M A I N   N E W S

Drought fears real: Rains likely to be 15% deficient
Tribune News Service

New Delhi, August 3
Three months after it raised hopes of a normal monsoon, the weather office has now officially conceded that the crucial season rains would be 15% deficient this season, the first indication of a drought in three years.

The monsoon scenario is expected to look up in August, but poor rainfall is foreseen in September on account of the warming of the central Pacific Ocean, known as the El Nino phenomenon, the IMD said in its latest update.

“We expect monsoon to be 15% deficient than the long period average (LPA), which is 89 cm,” India Meteorological Department director General LS Rathore said, backtracking from his earlier “all-will-be-well statements”. “In August, we are hoping for a better rainfall scenario. But there will be some problem in the terminal part of the monsoon,” he said.
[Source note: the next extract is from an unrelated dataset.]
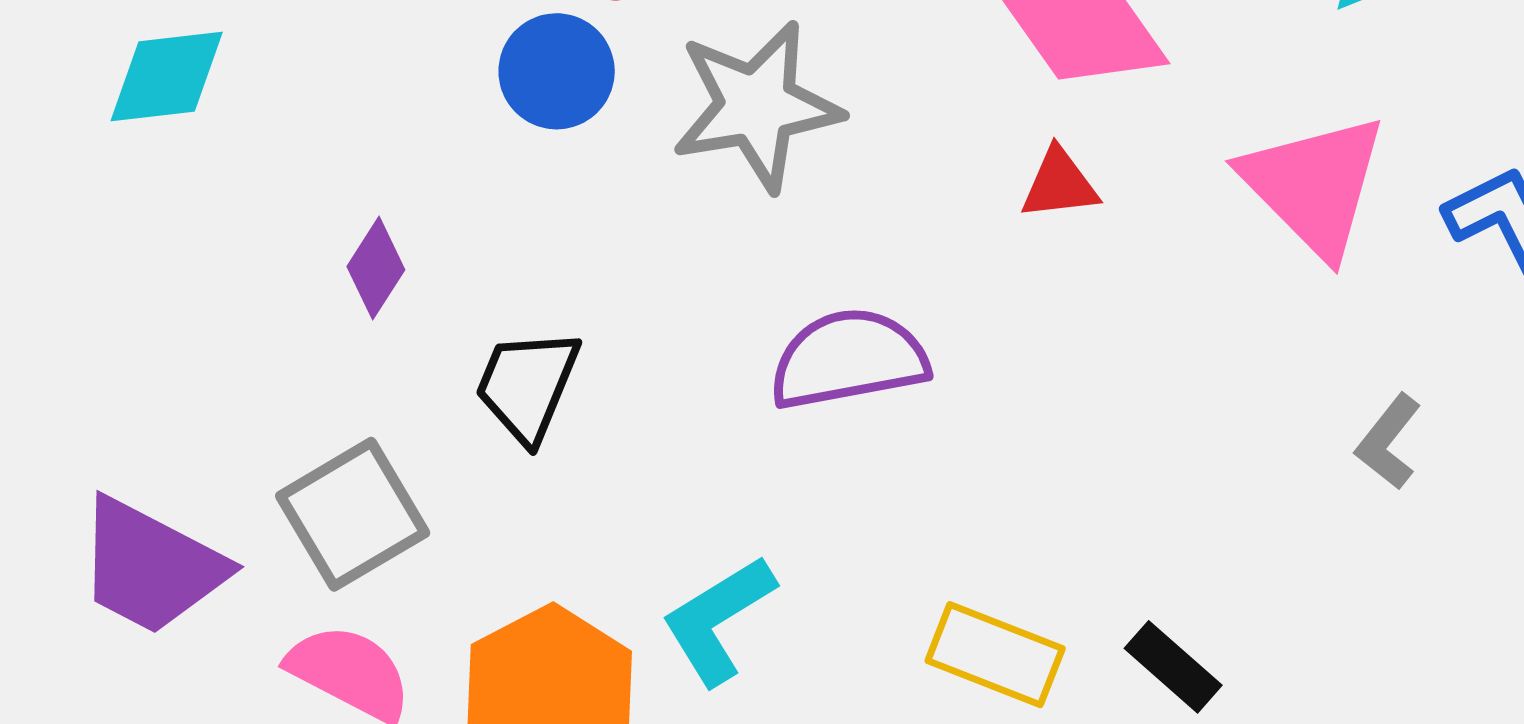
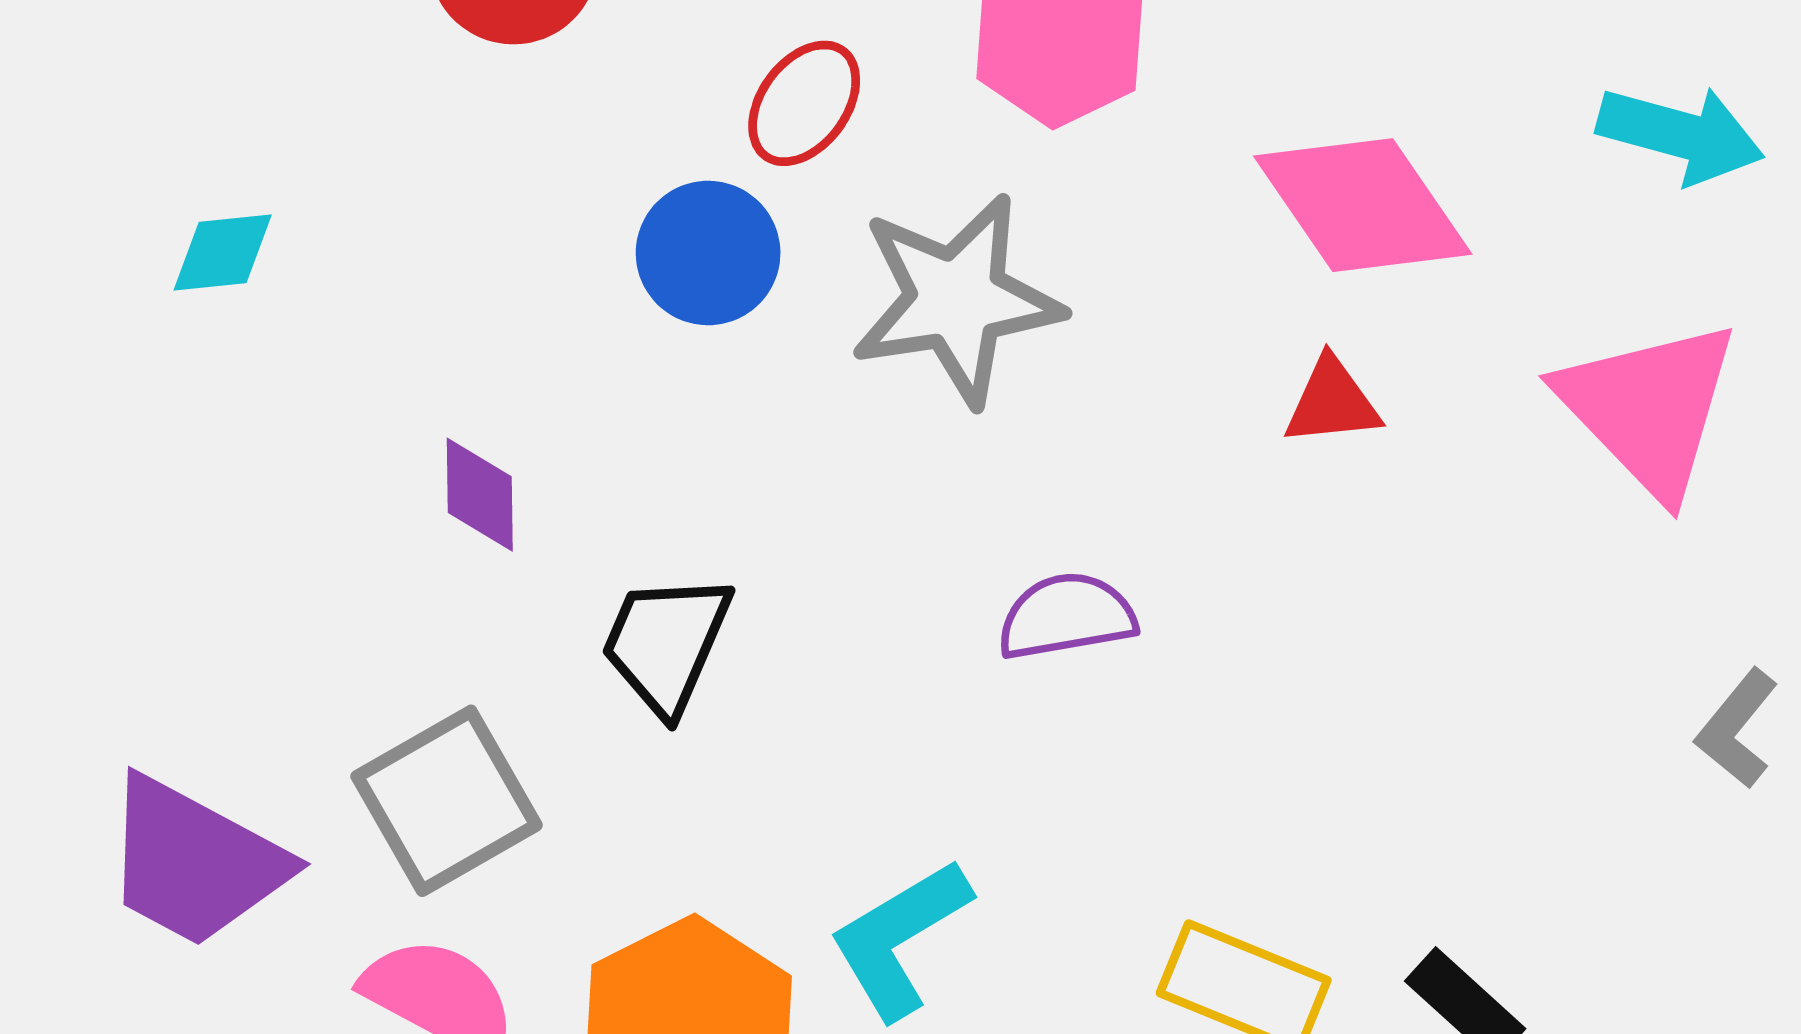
cyan diamond: (167, 76) -> (223, 253), size x0.7
purple diamond: (376, 268) -> (480, 495), turned -34
purple semicircle: (849, 359) -> (1067, 616), size x0.7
The country received 20% less rains than normal since the delayed onset of the monsoon in June. Till yesterday, the country received 378.8 mm rainfall against the normal of 471.4 mm.
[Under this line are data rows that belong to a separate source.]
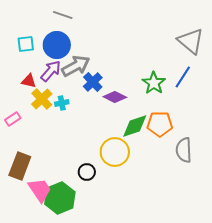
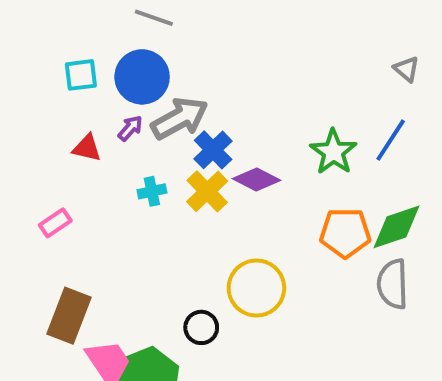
gray triangle: (191, 41) -> (406, 69), size x0.5
purple arrow: (51, 71) -> (130, 128), size x0.6
yellow cross: (42, 99) -> (207, 191), moved
green diamond: (135, 126) -> (397, 227), moved

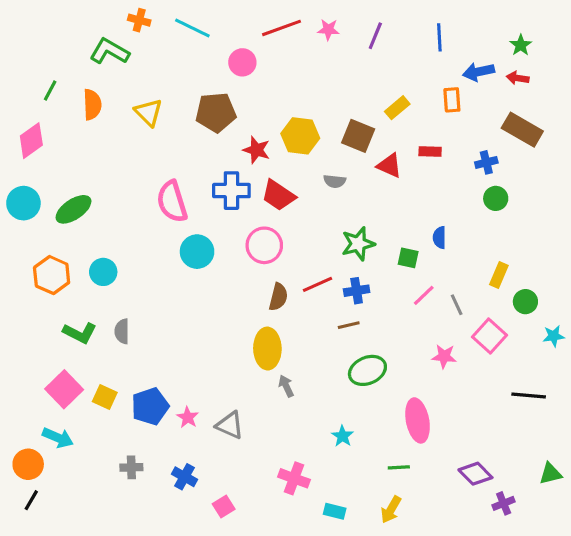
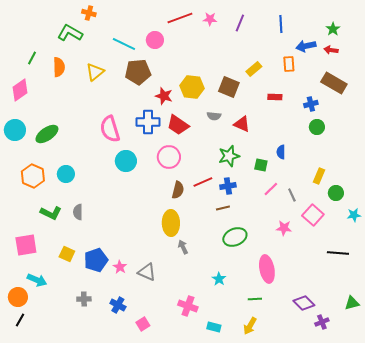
cyan line: (192, 28) -> (124, 44), moved
yellow triangle: (149, 112) -> (95, 72), turned 36
red triangle: (389, 166) -> (242, 124), moved
pink square: (64, 389) -> (26, 245), moved, turned 35

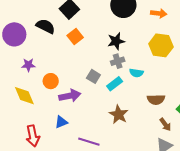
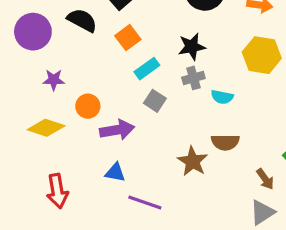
cyan rectangle: (115, 84) -> (147, 69), moved
yellow diamond: (24, 96) -> (46, 128), turned -50
brown semicircle: (156, 99) -> (225, 142), moved
blue triangle: (61, 122) -> (115, 173), moved, turned 32

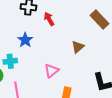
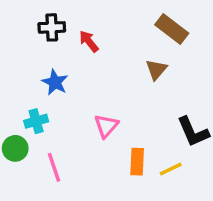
brown triangle: (78, 47) -> (156, 69), moved

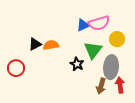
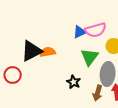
black triangle: (35, 44) -> (32, 51), size x1.6
black star: (77, 64) -> (74, 82), moved

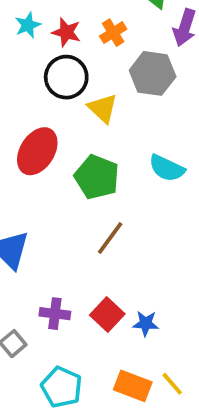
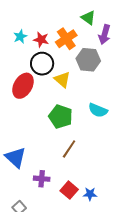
orange cross: (113, 33) -> (66, 39), size x1.5
red ellipse: (37, 151) -> (23, 86), moved
purple cross: (55, 314) -> (42, 179), moved

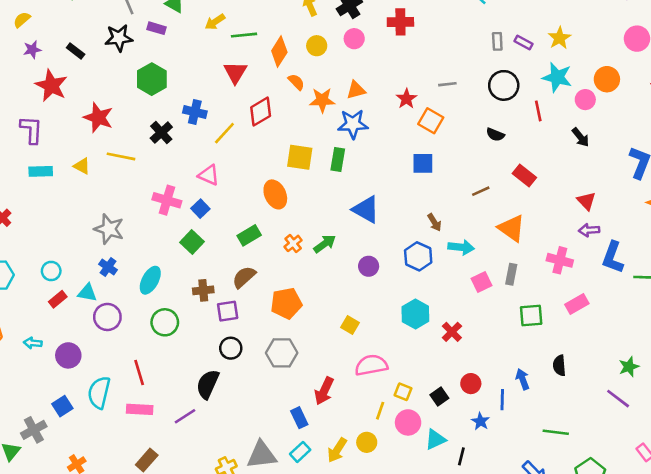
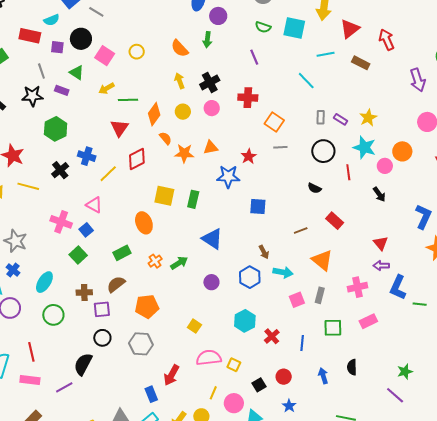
orange square: (431, 121) -> (274, 122), moved
blue star: (353, 124) -> (228, 177), moved
pink cross: (560, 260) -> (358, 287), turned -30
yellow square: (403, 392) -> (234, 365), moved
blue line: (502, 400) -> (302, 343), moved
A country-wide drought is declared when the monsoon rains are less than 90% of the LPA and at least 20% area of the country experiences deficient showers of 25% or more. It is for the states to declare drought in their districts

While August may bring some cheer, a question mark looms over rainfall in September as El Nino conditions appear set to turn unfavourable for the country, the IMD said.

The central Pacific Ocean is expected to experience warming of the sea surface temperature by 0.5° to 0.7°Celsius. An IMD statement said El Nino conditions were building up in the equatorial Pacific with sea surface temperature (SST) rise of 0.5°Celsius observed over much of the recent two weeks. El Nino conditions are likely to adversely impact rainfall during the second half of the monsoon season. Paddy cultivation would not be affected, but conditions are worrisome for production of coarse cereals. Haryana, Punjab, Gujarat, MP, Maharashtra, Marathwada and interior Karnataka are the areas of concern and the IMD’s flip-flop over the monsoon has again raised a question mark on the efficacy of their long-range predictions.

In recent times, the country faced drought in 2009 and 2002. In 2002, rainfall deficiency for June-September season was 19 per cent while in 1918 it was 28 per cent.

Since its delayed onset in June, the south west monsoon has been 11 per cent deficient in the North-East, 35 per cent deficient in the Northwest, 15 per cent deficient in central India and 23 per cent deficient in the southern peninsula. The country as a whole has received 374.1 mm rainfall as against the normal of 461.7 mm, a deficiency of 19 per cent.

Montek pulls down growth to 6%

Deficient monsoon is likely to pull down the economic growth in the current fiscal to about 6 per cent, from 6.5 per cent a year ago, Planning Commission Deputy chairman Montek Singh Ahluwalia said on Friday.